Unser Kirchenorgel-Projekt

Herbert Gasser, Kirchenmusikreferent für das Vikariat Wien-Süd hat sich in einer ausführlichen Untersuchung mit unserer Orgel auseinandergesetzt. Lesen Sie eine Zusammenfassung seines Gutachtens:

Die Orgel wurde 1870 von Joseph Ullmann erbaut. 1919 im Juni ersetzt Josef Ullmann jun. die 1917 abgelieferten Zinnpfeifen (ein Opfer des 1. Weltkrieges, Anm.) durch einen neuen Zinkprospekt (Enkel des Erbauers dieses Werkes).

Nach einigen kleineren Reinigungen und Adaptierungen – z.B. wird die Orgel 1939 lt. Chronik (Memorabilien) mit einem Motor ausgerüstet – folgt in den Jahren 1965 – 1969 in Etappen ein Umbau und eine Erweiterung der Orgel durch Prof. Josef Mertin.
– Neuer Spieltisch mit vier eingebauten, klingenden Stimmen (II. Manual)
– Adaptierung der alten Hauptwerkstraktur
– Neuer Prospekt
– Erweiterung des Tonumfanges im Pedal

Danach finden bis heute noch Instandsetzungsarbeiten durch Musikhaus Hobek und Friedrich Heftner (392.000 + 130.000 ATS) und 2003 eine Überholung durch Walter Vonbank (Kosten: 4.820 € ) statt.

Ist-Zustand heute:

Breit angelegtes, geschlossenes Orgelgehäuse mit Haupt- und Pedalwerk an der Rückwand, freistehender, klingender Spieltisch mit integriertem Nebenwerk.

Der originale Mittelteil wurde 1965 durch seitliche Zubauten aus Spanplatten ergänzt; diese enthalten auf einer Stahlkonstruktion die Zusatzladen (Pfeifenaufstellung „auf Sturz“) für die Pedalerweiterung von 12 auf 27 Tönen.
Im Orgelfuß befindet sich die Register-und Tontraktur für Manual I und Pedal sowie der Schwimmerbalg, rechts außen die Motorkiste.

Allgemeiner Zustand des Pfeifenwerkes

Die originalen Holzpfeifen (Subbass 16´) sind verschmutzt, alle Spunde schwergängig.
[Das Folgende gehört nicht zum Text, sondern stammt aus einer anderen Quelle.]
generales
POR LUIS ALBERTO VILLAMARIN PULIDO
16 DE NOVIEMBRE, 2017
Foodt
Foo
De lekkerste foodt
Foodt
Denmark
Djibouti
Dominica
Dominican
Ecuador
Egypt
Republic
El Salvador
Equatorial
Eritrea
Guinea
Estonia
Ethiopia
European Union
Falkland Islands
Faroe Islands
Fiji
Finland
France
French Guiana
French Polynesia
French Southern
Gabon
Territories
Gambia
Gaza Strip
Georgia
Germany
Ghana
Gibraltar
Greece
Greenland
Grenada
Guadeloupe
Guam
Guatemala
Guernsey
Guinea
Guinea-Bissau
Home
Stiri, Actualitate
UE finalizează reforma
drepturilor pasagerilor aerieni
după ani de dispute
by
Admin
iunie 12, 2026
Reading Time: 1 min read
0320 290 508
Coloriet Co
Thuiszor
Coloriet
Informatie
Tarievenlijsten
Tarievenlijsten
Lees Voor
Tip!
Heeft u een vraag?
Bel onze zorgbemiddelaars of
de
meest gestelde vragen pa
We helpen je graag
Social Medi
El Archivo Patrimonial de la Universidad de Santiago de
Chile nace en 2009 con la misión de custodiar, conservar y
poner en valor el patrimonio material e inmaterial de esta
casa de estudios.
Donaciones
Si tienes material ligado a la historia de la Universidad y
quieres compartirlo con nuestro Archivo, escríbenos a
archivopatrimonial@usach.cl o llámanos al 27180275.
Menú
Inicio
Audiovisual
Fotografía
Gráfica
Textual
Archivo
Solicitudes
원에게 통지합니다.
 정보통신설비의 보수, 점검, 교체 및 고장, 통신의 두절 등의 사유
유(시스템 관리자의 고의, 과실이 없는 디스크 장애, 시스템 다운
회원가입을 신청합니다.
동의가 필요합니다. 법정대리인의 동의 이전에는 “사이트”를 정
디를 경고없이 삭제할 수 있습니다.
Aktiver Holzwurmbefall konnte nicht festgestellt werden, dafür jedoch viele Schimmelflecken. Die Innenpfeifen aus Zinn weisen die üblichen Stimmschäden an Mündungen, Labien und Füßen auf. Allgemein ist die Rastrierung der Pfeifen schlecht, vor allem die der Pedalzubauten Klanglich ist die unterschiedliche Entstehungszeit und Bauform deutlich hörbar:
Originale Zinnpfeifen von Ullmann (8´, 4´) in singend warmer, fülliger Tongebung, Neupfeifen von 1969 zwar intonatorisch angeglichen, aber doch deutlich gröber in der Tongebung, das gilt vor allem für den Zinkprospekt.
Insgesamt ist der klangliche Zustand des Pfeifenwerkes wegen undichter Pfeifenstöcke, Verschmutzung, Unausgewogenheit der Intonation und Stimmung sowie insbesondere der chaotischen Pfeifenaufstellung bzw. Heimwerkerbauweise im klingenden Spieltisch mehr als unbefriedigend.
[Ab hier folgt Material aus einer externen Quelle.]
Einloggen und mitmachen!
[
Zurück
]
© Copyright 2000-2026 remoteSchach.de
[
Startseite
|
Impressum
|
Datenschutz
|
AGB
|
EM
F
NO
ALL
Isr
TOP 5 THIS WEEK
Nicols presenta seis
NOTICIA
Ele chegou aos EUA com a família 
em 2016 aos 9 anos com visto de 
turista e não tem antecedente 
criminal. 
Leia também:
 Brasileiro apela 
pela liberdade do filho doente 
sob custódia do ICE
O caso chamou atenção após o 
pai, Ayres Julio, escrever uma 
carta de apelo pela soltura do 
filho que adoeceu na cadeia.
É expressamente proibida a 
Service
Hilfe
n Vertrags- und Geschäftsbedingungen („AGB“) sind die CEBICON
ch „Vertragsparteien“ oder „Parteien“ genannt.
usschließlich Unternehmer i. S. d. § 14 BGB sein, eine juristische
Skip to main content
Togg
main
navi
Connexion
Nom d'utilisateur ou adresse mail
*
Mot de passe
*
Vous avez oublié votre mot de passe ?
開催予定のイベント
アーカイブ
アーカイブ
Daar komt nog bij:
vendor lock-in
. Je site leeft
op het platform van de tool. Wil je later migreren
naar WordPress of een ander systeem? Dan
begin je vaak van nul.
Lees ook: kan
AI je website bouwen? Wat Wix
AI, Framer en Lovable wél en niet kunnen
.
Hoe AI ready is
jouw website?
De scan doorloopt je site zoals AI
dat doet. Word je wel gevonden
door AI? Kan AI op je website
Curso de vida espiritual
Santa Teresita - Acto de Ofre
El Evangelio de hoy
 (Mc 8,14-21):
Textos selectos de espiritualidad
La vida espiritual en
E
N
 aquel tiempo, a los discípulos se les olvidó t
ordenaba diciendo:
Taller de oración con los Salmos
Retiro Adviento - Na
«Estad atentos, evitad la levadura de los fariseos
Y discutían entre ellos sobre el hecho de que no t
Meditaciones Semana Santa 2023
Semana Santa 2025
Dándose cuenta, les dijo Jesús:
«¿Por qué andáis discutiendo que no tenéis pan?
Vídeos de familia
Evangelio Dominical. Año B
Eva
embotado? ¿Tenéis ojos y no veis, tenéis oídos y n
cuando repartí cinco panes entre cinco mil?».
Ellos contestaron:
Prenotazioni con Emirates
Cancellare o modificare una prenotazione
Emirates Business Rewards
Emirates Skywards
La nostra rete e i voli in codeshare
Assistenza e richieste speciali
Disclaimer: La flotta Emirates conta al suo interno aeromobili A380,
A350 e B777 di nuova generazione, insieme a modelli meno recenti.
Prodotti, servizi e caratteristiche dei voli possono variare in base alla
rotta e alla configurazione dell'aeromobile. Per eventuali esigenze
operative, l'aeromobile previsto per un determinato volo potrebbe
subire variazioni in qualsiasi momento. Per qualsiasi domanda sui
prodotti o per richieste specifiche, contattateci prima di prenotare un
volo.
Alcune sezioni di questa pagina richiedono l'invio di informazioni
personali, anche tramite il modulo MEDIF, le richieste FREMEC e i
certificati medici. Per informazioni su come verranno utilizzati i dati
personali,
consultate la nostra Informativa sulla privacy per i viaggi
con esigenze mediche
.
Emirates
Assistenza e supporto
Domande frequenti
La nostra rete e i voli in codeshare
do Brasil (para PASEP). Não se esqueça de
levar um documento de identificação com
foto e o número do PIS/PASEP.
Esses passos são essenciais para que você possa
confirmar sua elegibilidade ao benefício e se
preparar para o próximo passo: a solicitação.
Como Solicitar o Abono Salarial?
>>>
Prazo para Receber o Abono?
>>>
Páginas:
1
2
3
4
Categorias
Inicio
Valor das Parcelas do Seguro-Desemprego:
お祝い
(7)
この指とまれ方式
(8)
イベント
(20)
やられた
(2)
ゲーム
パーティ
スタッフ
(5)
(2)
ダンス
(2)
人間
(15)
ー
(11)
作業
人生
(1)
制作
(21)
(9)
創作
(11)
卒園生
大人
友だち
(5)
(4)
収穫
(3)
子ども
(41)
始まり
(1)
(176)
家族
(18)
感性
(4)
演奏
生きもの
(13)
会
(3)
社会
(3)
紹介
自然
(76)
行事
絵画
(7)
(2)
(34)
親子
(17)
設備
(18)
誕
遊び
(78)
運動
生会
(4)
innenpfeifenInnenpfeifen, Quelle: Herbert Gasser

 

Windladen

Die HW-Manuallade ist original erhalten. Die gespundete Eichenlade mit gezinktem Rahmen ist sehr solide gefertigt.
Die NW-Lade im klingenden Spieltisch neu (1969) und der Pedalladen als Zubauten weisen alle Eigenschaften eines Liebhaber- oder Heimwerkerbastelwerkes auf: keinesfalls historische Bauform und Materialien, undichte Stöcke, komplizierte Pfeifenrastrierung, Windverführung mittels chaotisch geführter Kunststoffschläuche, entsprechend unbefriedigende Tonbildung und Klangabsprache der Pfeifen.

Klaviaturen

Alle Klaviaturen sind stark ausgespielt und abgegriffen, haben keinen gleichmäßigen Gang, sind teilweise sehr gummig und im gekoppelten Zustand viel zu zäh! Die Garnierungen sind hart geschlagen, die Pedalklaviatur äußerst laut.
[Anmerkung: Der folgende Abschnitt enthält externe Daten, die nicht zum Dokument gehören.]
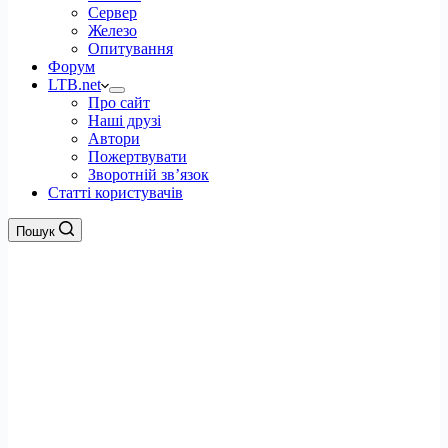
Сервер
Железо
Опитування
Форум
LTB.net
Про сайт
Наші друзі
Автори
Пожертвувати
Зворотній зв’язок
Статті користувачів
Пошук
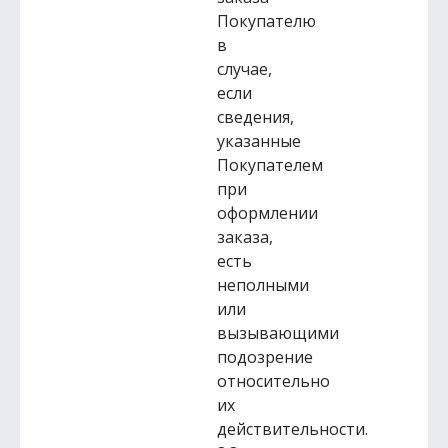
Покупателю
в
случае,
если
сведения,
указанные
Покупателем
при
оформлении
заказа,
есть
неполными
или
вызывающими
подозрение
относительно
их
действительности.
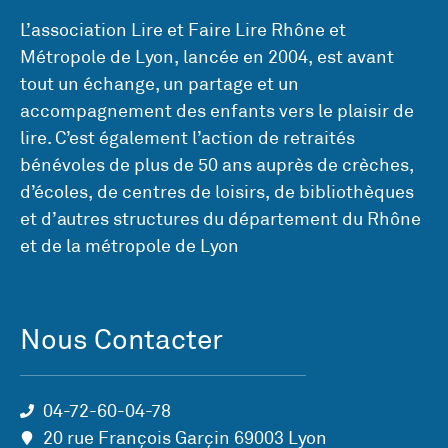
L’association Lire et Faire Lire Rhône et
Métropole de Lyon, lancée en 2004, est avant
tout un échange, un partage et un
accompagnement des enfants vers le plaisir de
lire. C’est également l’action de retraités
bénévoles de plus de 50 ans auprès de crèches,
d’écoles, de centres de loisirs, de bibliothèques
et d’autres structures du département du Rhône
et de la métropole de Lyon
Nous Contacter
04-72-60-04-78
20 rue François Garçin 69003 Lyon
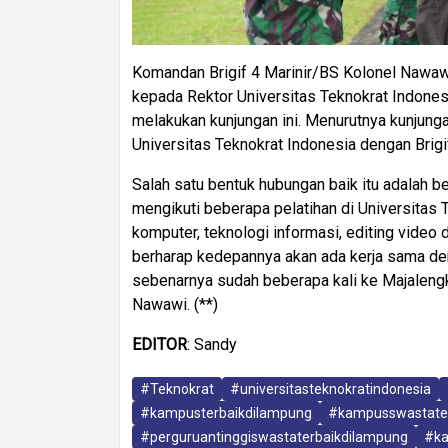
Komandan Brigif 4 Marinir/BS Kolonel Nawaw
kepada Rektor Universitas Teknokrat Indones
melakukan kunjungan ini. Menurutnya kunjunga
Universitas Teknokrat Indonesia dengan Brig
Salah satu bentuk hubungan baik itu adalah be
mengikuti beberapa pelatihan di Universitas 
komputer, teknologi informasi, editing video
berharap kedepannya akan ada kerja sama de
sebenarnya sudah beberapa kali ke Majalengk
Nawawi. (**)
EDITOR
: Sandy
#Teknokrat
#universitasteknokratindonesia
#kampusterbaikdilampung
#kampusswastate
#perguruantinggiswastaterbaikdilampung
#ka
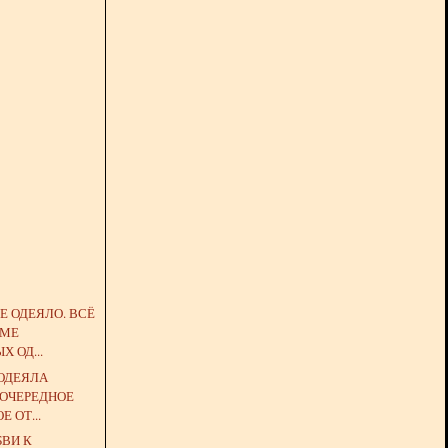
Е ОДЕЯЛО. ВСЁ
ЕМЕ
 ОД...
ОДЕЯЛА
 ОЧЕРЕДНОЕ
 ОТ...
БВИ К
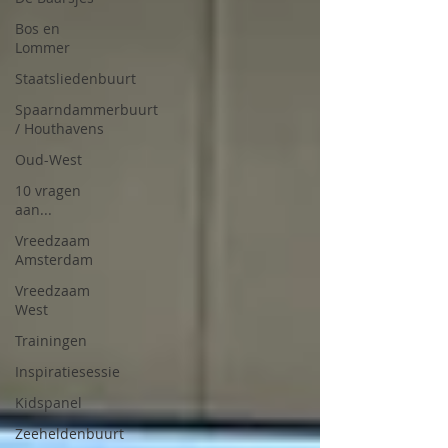
Bos en
Lommer
Staatsliedenbuurt
Spaarndammerbuurt
/ Houthavens
Oud-West
10 vragen
aan...
Vreedzaam
Amsterdam
Vreedzaam
West
Trainingen
Inspiratiesessie
Kidspanel
Zeeheldenbuurt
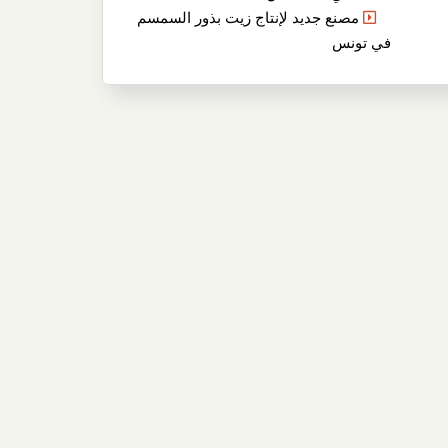
مصنع جديد لإنتاج زيت بذور السمسم
في تونس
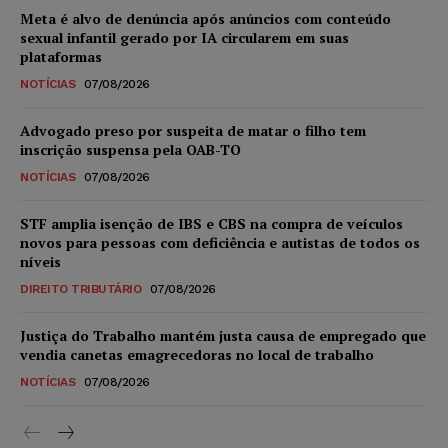
Meta é alvo de denúncia após anúncios com conteúdo
sexual infantil gerado por IA circularem em suas
plataformas
NOTÍCIAS
07/08/2026
Advogado preso por suspeita de matar o filho tem
inscrição suspensa pela OAB-TO
NOTÍCIAS
07/08/2026
STF amplia isenção de IBS e CBS na compra de veículos
novos para pessoas com deficiência e autistas de todos os
níveis
DIREITO TRIBUTÁRIO
07/08/2026
Justiça do Trabalho mantém justa causa de empregado que
vendia canetas emagrecedoras no local de trabalho
NOTÍCIAS
07/08/2026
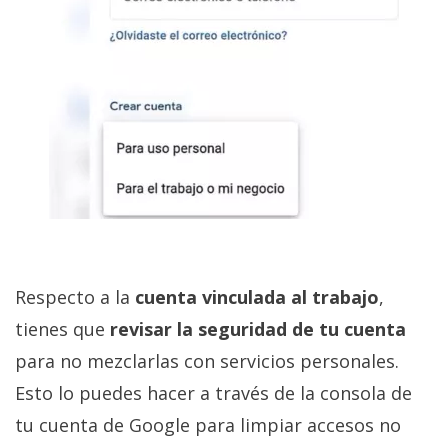
Respecto a la
cuenta vinculada al trabajo
,
tienes que
revisar la seguridad de tu cuenta
para no mezclarlas con servicios personales.
Esto lo puedes hacer a través de la consola de
tu cuenta de Google para limpiar accesos no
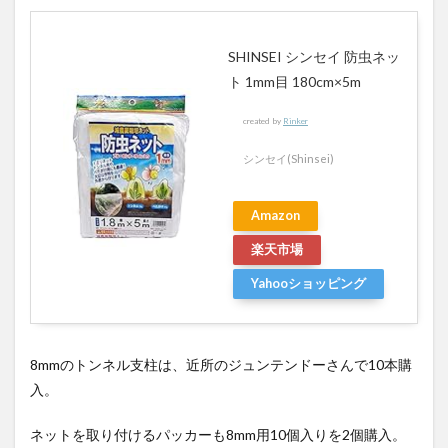
SHINSEI シンセイ 防虫ネッ
ト 1mm目 180cm×5m
created by
Rinker
シンセイ(Shinsei)
Amazon
楽天市場
Yahooショッピング
8mmのトンネル支柱は、近所のジュンテンドーさんで10本購
入。
ネットを取り付けるパッカーも8mm用10個入りを2個購入。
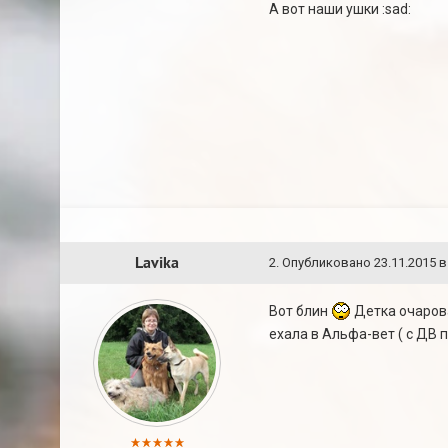
А вот наши ушки :sad:
Lavika
2
.
Опубликовано
23.11.2015 в
Вот блин
Детка очарова
ехала в Альфа-вет ( с ДВ п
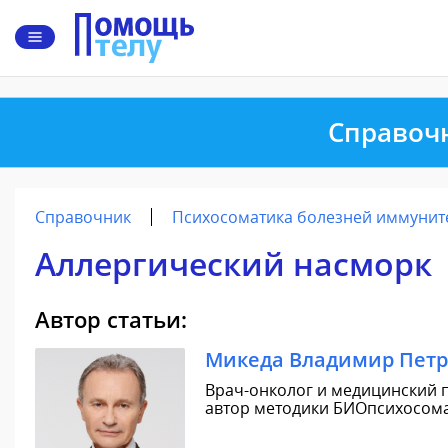
Справоч
Справочник
Психосоматика болезней иммунит
Аллергический насморк
Автор статьи:
Микеда Владимир Пет
Врач-онколог и медицинский п
автор методики БИОпсихосомат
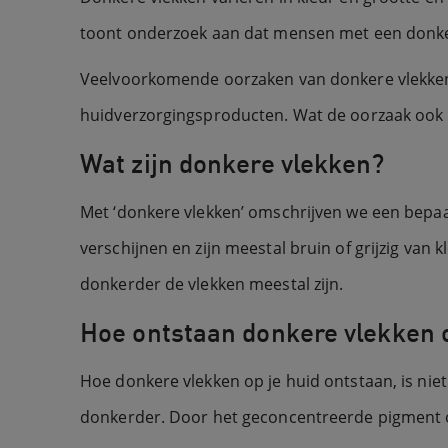
toont onderzoek aan dat mensen met een donker
Veelvoorkomende oorzaken van donkere vlekken 
huidverzorgingsproducten. Wat de oorzaak ook is
Wat zijn donkere vlekken?
Met ‘donkere vlekken’ omschrijven we een bepaa
verschijnen en zijn meestal bruin of grijzig van 
donkerder de vlekken meestal zijn.
Hoe ontstaan donkere vlekken o
Hoe donkere vlekken op je huid ontstaan, is niet
donkerder. Door het geconcentreerde pigment on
musikklaviaturenMusikklaviatur, Quelle: Herbert Gasser

 

Musikalische Bewertung

Das Instrument weist aufgrund seiner komplexen Baugeschichte und der damit verbundenen gravierenden Eingriffe in die historische Substanz keine authentisch-originäre Klangcharakteristik auf.
Weder die Einzelwerke (HW-NW-P) noch einzelne Pfeifenreihen überzeugen durch ausgewogen homogene Tonfülle, verschmelzungsfähigen Klang oder charakteristische Soloregistrierungen. Darüber hinaus ist die Kombination von technisch unzureichender Spielbarkeit und mangelnder Intonation bzw. Stimmung und Stimmhaltung des Pfeifenwerkes ein untragbarer Zustand, der das Instrument eigentlich weder für Liturgie noch Konzert geeignet erscheinen lässt.
Aufgrund der oben angeführten Beschreibung ist
a) von einer Instandsetzung des gegenwärtigen Zustandes aus musikalischer und wirtschaftlicher Sicht dringend abzuraten,
b) eine Rekonstruktion oder „Rückrestaurierung“ auf einen noch zu beweisenden (!) Originalzustand aufgrund der gegenwärtigen Sachlage und der bereits 1969 erfolgten „Erweiterung“ aus spieltechnischen und musikalisch-praktischen Gründen nicht zu empfehlen,

c) der Neubau einer zweimanualigen Schleifladenorgel (ev. unter Verwendung qualitativ hochwertiger Teile aus der historischen Ullmann-Orgel) in das alte (noch zu untersuchende!) Gehäuse die aus meiner Sicht beste Lösung.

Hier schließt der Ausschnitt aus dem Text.